The US imperial planners are well aware of these facts. As are the Iranians. Which leads me to conclude that both sides are setting themselves up for a convenient new kind of Cold War. Call it a Cold War Pantomime; a make-believe kind of Cold War. Second time around, it seems farcical of course. Yes, the standards are not what they used to be.

The point is not that military actions will or will not be taken against Iran. A Cold War occasionally gets hot, and there are some adversaries who need to be taken out and they are once they outrun their use (or overstay their welcome while acting rudely, as did Saddam).

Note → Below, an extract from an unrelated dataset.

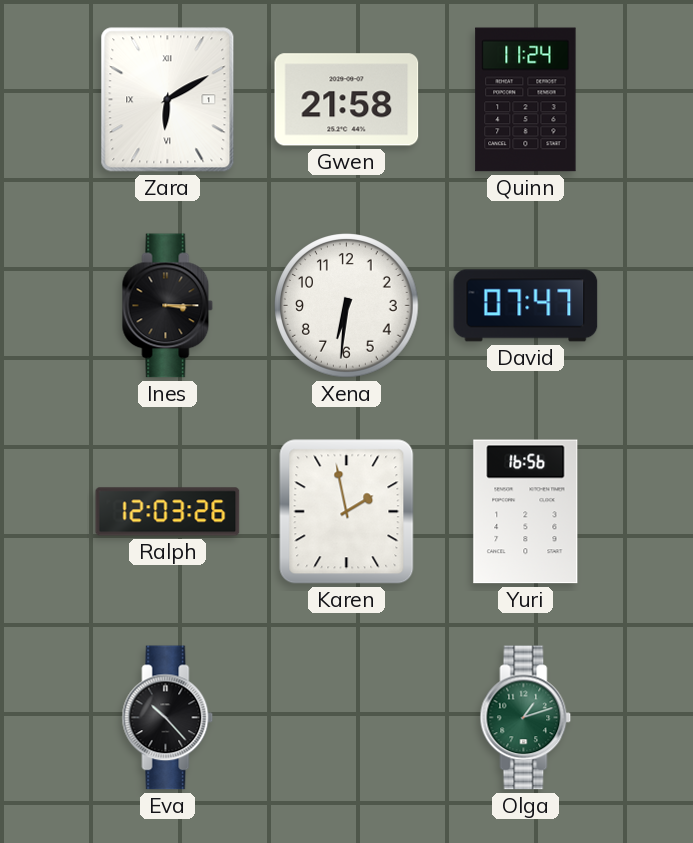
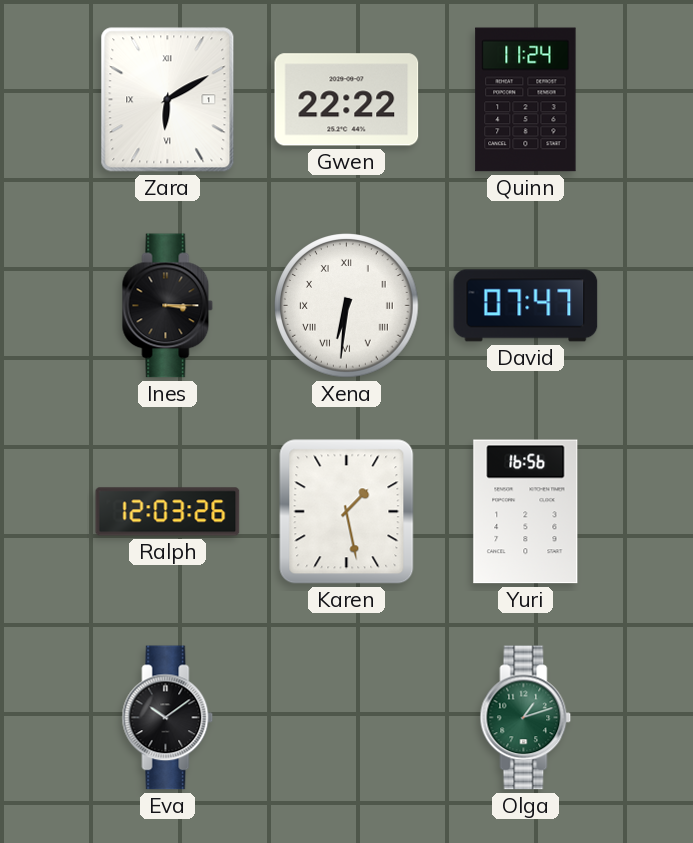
Gwen: 21:58 -> 22:22
Xena numerals: Arabic -> Roman
Karen: 1:58 -> 1:28
Eva: 10:23 -> 10:09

The point is that such military actions will not, since they cannot, produce any fundamental political changes in the general power equations beyond, at best, precipitating a possible palace coup within the Iranian (or American?) regime; call it ‘regime fine-tuning’.

At worst, of course, there will be non-stop hell for a lot of people if and when all calculations are thrown out when all actors go for broke. And this latter seems to be, at least to me, the only other alternative.

The confrontation between Iran and the US cannot amount to much beyond an overture to an era of a newly invented model of Cold War, which is not totally cold and is less of a war than a negotiating process, implemented by a superpower that has not much depth to its power, is not very super, and cannot and has not fought anybody its own size, since it is too heavy-footed, not nimble enough, nor fast, nor that smart, but unfortunately has tons and tons of very massively destructive weaponry.

It is only right that such a superpower be afraid of, and paranoid about, certain rising powers in the Far East, and consequently making sure to ally itself with one of those powers (Japan) against the other one (China). In the meantime, practicing Kabuki-like shadow dance is all this Yankee Doodle Dee can do while figuring out what to do about the impending and fast-approaching catastrophe.